Faculty of Mathematics and Information Science, Warsaw University of Technology, Koszykowa Street 75, 00-662 Warsaw, Poland.
WeSub, Adama Branickiego Street 17, 02-972 Warsaw, Poland.
Sensors (Basel). 2023 Feb 21;23(5):2381. doi: 10.3390/s23052381.

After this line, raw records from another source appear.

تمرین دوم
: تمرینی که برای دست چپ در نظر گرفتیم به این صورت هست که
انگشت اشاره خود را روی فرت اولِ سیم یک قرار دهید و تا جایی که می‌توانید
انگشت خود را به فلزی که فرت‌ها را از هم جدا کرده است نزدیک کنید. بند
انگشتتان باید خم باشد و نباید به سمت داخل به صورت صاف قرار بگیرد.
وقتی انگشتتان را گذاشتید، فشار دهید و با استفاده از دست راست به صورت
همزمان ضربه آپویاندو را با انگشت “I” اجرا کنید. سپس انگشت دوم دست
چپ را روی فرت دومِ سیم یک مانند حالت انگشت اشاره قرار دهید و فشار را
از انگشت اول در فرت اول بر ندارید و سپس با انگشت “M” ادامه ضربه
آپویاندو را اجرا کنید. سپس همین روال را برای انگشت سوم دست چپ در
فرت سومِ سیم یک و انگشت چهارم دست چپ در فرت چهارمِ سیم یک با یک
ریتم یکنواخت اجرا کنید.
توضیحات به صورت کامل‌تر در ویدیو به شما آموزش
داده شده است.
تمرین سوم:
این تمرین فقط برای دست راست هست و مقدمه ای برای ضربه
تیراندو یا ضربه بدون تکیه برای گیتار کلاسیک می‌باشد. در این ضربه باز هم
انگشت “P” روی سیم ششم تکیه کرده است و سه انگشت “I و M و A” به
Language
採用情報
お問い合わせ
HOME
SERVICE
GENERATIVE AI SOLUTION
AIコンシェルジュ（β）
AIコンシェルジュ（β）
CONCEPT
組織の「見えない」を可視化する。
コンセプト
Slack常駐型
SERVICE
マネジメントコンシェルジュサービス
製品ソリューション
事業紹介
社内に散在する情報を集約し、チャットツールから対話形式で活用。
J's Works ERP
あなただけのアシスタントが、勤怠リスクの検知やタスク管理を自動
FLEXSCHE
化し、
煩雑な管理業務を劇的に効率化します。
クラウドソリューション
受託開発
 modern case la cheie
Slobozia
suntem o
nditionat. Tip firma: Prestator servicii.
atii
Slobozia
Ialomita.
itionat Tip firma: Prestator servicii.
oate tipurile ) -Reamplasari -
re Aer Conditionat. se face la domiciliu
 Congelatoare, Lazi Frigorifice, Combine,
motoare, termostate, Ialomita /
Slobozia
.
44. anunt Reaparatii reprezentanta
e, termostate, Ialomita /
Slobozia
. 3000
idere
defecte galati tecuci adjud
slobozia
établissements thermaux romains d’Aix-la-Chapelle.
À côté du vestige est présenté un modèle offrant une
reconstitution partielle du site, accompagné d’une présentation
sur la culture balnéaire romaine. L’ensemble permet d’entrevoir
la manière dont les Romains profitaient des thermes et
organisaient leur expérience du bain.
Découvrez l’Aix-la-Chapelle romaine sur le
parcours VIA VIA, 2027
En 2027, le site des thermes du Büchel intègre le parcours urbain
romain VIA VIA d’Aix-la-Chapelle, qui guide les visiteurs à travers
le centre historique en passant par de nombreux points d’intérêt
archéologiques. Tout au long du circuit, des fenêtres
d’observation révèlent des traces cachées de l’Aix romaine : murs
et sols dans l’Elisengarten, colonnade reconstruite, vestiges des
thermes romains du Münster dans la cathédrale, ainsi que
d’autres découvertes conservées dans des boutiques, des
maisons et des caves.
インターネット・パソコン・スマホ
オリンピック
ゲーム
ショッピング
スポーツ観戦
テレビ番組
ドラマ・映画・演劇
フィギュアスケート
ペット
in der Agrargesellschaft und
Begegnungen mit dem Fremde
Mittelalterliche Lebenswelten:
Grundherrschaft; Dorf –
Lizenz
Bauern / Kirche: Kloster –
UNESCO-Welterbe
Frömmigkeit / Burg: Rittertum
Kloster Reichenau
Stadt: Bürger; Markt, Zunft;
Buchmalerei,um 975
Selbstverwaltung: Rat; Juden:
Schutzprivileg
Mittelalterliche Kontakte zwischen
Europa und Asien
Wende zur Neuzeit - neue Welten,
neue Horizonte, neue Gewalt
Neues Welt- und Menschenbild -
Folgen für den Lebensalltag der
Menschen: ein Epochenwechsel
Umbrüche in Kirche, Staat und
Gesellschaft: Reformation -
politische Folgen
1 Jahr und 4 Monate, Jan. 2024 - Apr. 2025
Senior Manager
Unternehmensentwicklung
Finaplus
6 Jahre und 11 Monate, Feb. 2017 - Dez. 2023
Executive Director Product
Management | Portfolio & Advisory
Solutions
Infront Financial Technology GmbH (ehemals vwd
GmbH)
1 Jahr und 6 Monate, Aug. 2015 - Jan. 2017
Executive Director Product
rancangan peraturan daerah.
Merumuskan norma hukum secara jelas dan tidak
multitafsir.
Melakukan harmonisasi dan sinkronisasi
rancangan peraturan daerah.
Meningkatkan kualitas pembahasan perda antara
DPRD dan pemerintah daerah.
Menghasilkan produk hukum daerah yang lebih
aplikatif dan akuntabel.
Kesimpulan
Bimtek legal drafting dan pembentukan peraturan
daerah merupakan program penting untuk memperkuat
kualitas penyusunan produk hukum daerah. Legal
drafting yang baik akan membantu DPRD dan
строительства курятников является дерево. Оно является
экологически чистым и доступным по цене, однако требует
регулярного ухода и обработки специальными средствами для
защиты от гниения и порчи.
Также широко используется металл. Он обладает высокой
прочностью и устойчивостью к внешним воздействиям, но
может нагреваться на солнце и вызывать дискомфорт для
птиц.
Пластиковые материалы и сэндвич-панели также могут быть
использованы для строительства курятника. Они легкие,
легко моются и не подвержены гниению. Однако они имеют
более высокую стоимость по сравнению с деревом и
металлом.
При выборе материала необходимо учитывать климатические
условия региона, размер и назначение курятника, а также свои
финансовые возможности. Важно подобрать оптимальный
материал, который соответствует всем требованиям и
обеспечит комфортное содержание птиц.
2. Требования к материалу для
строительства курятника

Data processing in robotics is currently challenged by the effective building of multimodal and common representations. Tremendous volumes of raw data are available and their smart management is the core concept of multimodal learning in a new paradigm for data fusion. Although several techniques for building multimodal representations have been proven successful, they have not yet been analyzed and compared in a given production setting. This paper explored three of the most common techniques, (1) the late fusion, (2) the early fusion, and (3) the sketch, and compared them in classification tasks. Our paper explored different types of data (modalities) that could be gathered by sensors serving a wide range of sensor applications. Our experiments were conducted on Amazon Reviews, MovieLens25M, and Movie-Lens1M datasets. Their outcomes allowed us to confirm that the choice of fusion technique for building multimodal representation is crucial to obtain the highest possible model performance resulting from the proper modality combination. Consequently, we designed criteria for choosing this optimal data fusion technique.
机器人的数据处理目前面临着有效构建多模态和通用表示的挑战。大量的原始数据可用,其智能管理是数据融合新范例中多模态学习的核心概念。尽管已经证明了几种构建多模态表示的技术是成功的,但它们尚未在给定的生产环境中进行分析和比较。本文探讨了三种最常见的技术,(1)晚期融合,(2)早期融合,和(3)草图,并在分类任务中对它们进行了比较。我们的论文探讨了可以由服务于各种传感器应用的传感器收集的不同类型的数据(模态)。我们的实验是在亚马逊评论、MovieLens25M 和 Movie-Lens1M 数据集上进行的。它们的结果使我们能够确认,选择融合技术来构建多模态表示对于获得最佳的模型性能是至关重要的,这是来自于适当的模态组合。因此,我们设计了选择这种最优数据融合技术的标准。